To make matters more confusing, some Italians argue both terms are wrong. Here’s the case for both so you can be the judge.
People who call it “gravy”
Although it’s the less popular term, some of America’s most prominent and famous chefs use gravy. Take Rachael Ray, who has a recipe for Sunday Gravy that’s perfect for large portions of spaghetti. Although, it should be noted, she also has a recipe for the type of gravy that people put on the Thanksgiving turkey called No Fail Gravy.
In the UK and its former colonies, gravy refers to any meat-based sauce. Americans generally lost the distinction between meat-based and non-meat-based over time, but certain regions held onto it — including when talking about Italian food. Ranalli told Slate that regions that say they pour gravy over their pasta include Philadelphia, the Bronx, east Boston, and Chicago. Also of note: The frequent use of “gravy” in The Sopranos, which is set in Essex County in northern New Jersey.
Here’s the kicker: There’s no similar word or dish for gravy in Italy. The traditional Italian-American dish with red gravy (or sauce) is based on Neapolitan ragu made with meat, tomato, and onion that’s commonly served with pasta. If you visit Naples, you won’t find the word “gravy” on any menus.

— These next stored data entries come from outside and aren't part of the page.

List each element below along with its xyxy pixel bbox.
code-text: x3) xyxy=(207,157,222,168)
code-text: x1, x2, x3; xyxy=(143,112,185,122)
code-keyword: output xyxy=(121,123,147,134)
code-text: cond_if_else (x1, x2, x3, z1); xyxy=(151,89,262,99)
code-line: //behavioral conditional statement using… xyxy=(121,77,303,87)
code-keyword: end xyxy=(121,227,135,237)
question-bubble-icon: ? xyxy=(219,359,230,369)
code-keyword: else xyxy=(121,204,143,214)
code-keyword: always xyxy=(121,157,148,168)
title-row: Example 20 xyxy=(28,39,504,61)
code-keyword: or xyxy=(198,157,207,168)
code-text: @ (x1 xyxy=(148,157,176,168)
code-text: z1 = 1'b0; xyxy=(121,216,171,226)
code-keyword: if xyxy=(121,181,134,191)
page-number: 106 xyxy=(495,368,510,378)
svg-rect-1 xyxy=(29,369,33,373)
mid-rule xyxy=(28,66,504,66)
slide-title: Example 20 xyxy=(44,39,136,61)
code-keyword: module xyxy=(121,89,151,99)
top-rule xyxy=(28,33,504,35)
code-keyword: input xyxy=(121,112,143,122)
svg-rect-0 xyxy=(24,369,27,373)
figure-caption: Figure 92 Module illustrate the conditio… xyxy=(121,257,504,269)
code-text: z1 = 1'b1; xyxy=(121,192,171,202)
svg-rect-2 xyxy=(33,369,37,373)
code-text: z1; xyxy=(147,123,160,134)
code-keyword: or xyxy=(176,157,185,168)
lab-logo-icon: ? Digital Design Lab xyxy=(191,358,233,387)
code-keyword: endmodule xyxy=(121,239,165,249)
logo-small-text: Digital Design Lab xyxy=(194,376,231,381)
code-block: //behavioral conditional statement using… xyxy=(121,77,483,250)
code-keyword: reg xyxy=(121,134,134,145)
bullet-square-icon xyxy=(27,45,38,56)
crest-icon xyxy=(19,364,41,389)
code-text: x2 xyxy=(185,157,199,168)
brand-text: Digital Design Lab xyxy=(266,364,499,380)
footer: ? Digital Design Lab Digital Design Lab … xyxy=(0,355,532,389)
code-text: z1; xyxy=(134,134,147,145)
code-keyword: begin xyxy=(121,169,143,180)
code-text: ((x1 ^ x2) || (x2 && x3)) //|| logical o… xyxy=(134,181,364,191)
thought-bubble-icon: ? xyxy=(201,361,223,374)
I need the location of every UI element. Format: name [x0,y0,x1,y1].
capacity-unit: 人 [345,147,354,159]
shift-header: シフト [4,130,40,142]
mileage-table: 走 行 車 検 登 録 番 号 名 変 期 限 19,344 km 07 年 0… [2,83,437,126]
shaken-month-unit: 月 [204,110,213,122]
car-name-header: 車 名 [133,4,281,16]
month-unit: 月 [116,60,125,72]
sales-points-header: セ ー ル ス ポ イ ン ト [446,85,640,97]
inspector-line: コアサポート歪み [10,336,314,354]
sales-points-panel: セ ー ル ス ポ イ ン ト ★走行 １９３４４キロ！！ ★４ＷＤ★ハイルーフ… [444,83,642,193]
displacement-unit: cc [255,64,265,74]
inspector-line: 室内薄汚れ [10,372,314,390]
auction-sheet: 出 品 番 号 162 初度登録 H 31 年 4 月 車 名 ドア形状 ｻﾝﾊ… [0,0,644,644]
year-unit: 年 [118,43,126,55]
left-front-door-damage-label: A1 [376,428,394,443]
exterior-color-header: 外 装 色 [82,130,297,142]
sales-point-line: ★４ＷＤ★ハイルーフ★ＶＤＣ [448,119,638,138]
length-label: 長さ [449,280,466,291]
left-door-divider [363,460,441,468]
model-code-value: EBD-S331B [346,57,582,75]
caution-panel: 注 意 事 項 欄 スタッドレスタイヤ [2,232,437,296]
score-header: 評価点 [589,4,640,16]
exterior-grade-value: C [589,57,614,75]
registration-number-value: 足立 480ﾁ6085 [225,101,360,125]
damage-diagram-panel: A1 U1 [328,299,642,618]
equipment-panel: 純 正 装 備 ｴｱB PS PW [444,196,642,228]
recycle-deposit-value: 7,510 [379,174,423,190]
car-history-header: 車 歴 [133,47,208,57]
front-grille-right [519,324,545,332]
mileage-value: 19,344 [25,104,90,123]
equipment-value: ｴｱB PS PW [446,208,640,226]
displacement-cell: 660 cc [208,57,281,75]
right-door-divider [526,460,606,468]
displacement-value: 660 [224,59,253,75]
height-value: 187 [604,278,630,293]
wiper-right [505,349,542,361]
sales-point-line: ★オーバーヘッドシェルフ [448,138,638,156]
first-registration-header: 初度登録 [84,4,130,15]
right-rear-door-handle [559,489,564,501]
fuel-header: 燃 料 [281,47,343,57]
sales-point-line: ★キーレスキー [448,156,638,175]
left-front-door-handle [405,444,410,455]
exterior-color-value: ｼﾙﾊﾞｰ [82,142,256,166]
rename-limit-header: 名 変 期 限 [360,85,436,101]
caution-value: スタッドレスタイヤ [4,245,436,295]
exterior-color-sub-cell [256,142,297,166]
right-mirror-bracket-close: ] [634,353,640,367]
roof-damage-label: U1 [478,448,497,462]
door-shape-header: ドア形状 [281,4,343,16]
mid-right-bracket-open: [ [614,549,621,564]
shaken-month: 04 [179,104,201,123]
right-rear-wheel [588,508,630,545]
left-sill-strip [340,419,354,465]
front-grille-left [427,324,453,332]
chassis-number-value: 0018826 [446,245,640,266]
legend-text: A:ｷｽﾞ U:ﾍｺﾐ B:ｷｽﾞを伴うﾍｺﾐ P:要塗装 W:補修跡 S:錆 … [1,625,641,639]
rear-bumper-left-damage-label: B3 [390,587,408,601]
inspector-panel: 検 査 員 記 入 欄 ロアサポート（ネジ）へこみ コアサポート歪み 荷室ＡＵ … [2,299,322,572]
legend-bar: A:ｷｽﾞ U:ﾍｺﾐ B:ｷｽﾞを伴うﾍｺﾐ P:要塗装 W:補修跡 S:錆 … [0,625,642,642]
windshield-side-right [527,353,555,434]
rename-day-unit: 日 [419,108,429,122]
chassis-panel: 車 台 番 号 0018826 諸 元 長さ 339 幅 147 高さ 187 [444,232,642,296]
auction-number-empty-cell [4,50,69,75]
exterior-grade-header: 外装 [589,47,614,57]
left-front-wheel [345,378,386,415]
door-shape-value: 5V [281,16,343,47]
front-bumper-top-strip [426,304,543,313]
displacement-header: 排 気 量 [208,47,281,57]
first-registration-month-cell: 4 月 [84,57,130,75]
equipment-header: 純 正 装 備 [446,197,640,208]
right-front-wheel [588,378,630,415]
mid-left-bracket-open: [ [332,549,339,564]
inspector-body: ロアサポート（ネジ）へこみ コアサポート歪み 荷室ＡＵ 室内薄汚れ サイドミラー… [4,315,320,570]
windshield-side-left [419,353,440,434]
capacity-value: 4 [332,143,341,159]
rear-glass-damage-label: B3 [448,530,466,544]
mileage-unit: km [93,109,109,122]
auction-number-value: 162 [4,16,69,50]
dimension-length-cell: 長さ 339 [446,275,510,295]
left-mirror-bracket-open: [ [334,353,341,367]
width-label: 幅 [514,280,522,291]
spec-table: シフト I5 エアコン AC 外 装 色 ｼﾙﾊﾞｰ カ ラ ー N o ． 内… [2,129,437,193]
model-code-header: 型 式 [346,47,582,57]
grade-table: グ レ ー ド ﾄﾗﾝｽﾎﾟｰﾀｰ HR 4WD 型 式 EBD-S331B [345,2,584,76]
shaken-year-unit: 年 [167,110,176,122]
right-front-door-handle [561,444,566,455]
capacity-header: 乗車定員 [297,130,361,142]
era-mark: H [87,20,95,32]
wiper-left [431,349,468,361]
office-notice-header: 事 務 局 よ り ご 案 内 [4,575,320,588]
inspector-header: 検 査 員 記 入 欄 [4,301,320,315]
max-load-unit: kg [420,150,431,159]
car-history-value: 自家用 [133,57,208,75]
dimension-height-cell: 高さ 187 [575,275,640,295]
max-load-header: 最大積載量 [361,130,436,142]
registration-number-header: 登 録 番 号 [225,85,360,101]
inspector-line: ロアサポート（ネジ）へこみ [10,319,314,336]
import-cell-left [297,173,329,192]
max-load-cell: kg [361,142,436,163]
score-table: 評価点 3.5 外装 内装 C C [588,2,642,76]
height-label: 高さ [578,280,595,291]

Historians speculate that families who immigrated earlier used “gravy” to reflect the names of dishes they saw in America in order to better assimilate. Assimilation meant changing their language and/or approach to food. So, when they made a thick sauce that they poured over a meal, they called it gravy. Later generations often used sauce, the term more popular when they were growing up.
People who call it “sauce”
Sauce is the more common term. The word makes sense, as it directly translates to salsa, which Italians use more often.
“We don’t have a ‘gravy,’” Franca Riccardi, the director of language and culture programs at the America-Italy Society of Philadelphia, said. As an Italian-American living in Pennsylvania, I thought she might be familiar with the term. Instead, she said salsa is best for a tomato-based sauce.
You’ll hear the term “sauce” in major cities like Denver and Miami, and in small towns like Asheville and Orange Beach, Alabama. Also from the cast of Jersey Shore, who break from The Sopranos in northern New Jersey when it comes to sauce vs. gravy (and many other things in life). It’s also more likely to be used on restaurant menus and in cooking shows. However, Riccardi said it’s usually used for lighter sauces, which is one point where she agrees with team “gravy.” If you use meat or other condiments, you should say “sugo” or “ragu.”
Sauce is accepted as the general catch-all term that’s universally understood. Even companies with gravy in the name use sauce, like Jersey Italian Gravy, which describes its product as something that comes from a “specially crafted recipe based on traditional Italian sauces.”
No matter which way you say it, one thing is clear: It’s never “gravy sauce” or “red gravy.” Pick a side and stick to it — and, of course, make sure you match the right sauce (or gravy) to the right type of pasta.